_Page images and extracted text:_
/---

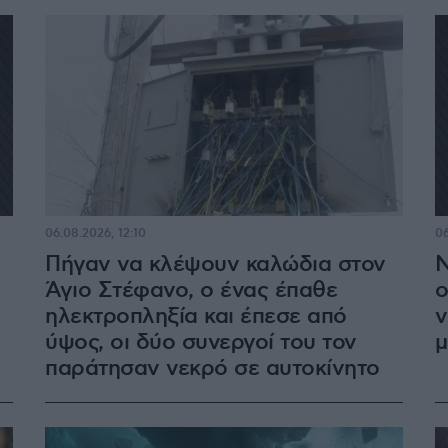
06.08.2026, 12:10
06
Πήγαν να κλέψουν καλώδια στον
Ν
Άγιο Στέφανο, ο ένας έπαθε
ο
ηλεκτροπληξία και έπεσε από
v
ύψος, οι δύο συνεργοί του τον
μ
παράτησαν νεκρό σε αυτοκίνητο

\---

Output the records above verbatim. Pictures stay out.

06.08.2026, 12:10
06
Πήγαν να κλέψουν καλώδια στον
Ν
Άγιο Στέφανο, ο ένας έπαθε
ο
ηλεκτροπληξία και έπεσε από
v
ύψος, οι δύο συνεργοί του τον
μ
παράτησαν νεκρό σε αυτοκίνητο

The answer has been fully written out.